Bioenergy is a form of renewable energy derived from organic material (biomass), which includes crop wastes, forest residues, purpose-grown grasses, woody energy crops, algae, industrial wastes, sorted municipal solid waste, urban wood waste and food waste.
The collection of 23 journal articles from some of the nation’s leading biomass experts appears as a special issue from the journal Frontiers in Energy Research entitled Advancements in Biomass Feedstock Preprocessing: Conversion Ready Feedstocks.
The special issue comes after years of research and development into biomass preprocessing supported in large part by the U.S. Department of Energy’s Bioenergy Technologies Office (BETO), which is part of DOE’s Office of Energy Efficiency and Renewable Energy.
Researchers from four national laboratories — Idaho National Laboratory, National Renewable Energy Laboratory, Oak Ridge National Laboratory and Lawrence Berkeley National Laboratory — were part of more than 100 authors representing more than 30 research institutions, universities, and private companies who contributed to the special issue.
The interest in conversion-ready feedstocks arose out of biomass supply logistics, handling, and feeding challenges that oftentimes result in U.S. biorefineries operating at less than 50 percent capacity.
For example, these challenges include variability in biomass physical and chemical characteristics—especially moisture content—that have caused feeding and handling problems such as clogged conveyor belts and hoppers at biorefineries. Other types of variability include ash content, which can cause excessive wear on equipment. Later on, biomass variability can interfere with the conversion processes that turn the processed biomass into fuels, chemicals, or power.
The research suggests several solutions to solve variability challenges, including the creation of preprocessed feedstocks that are custom made for a given conversion process.

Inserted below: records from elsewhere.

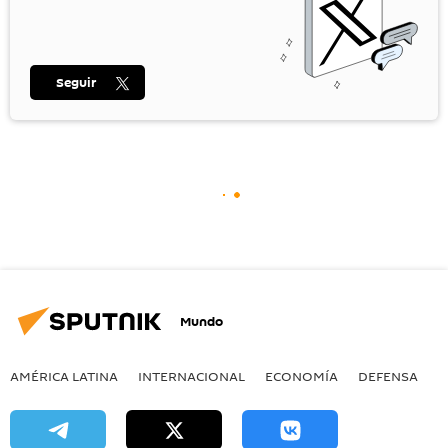
Seguir
Mundo
AMÉRICA LATINA
INTERNACIONAL
ECONOMÍA
DEFENSA
M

Other solutions include densification processes such as turning biomass into pellets and reducing ash content via physical or chemical treatments.
Tim Rials is the co-editor of the issue and Associate Dean for research for the Institute of Agriculture at the University of Tennessee. He thinks that, taken as a whole, the conversion-ready feedstock technologies outlined in the Frontiers in Energy Research special issue could significantly reduce feedstock costs and increase reliability for the bioenergy industry. Rials credited DOE and BETO for recognizing the need for advanced preprocessing technologies.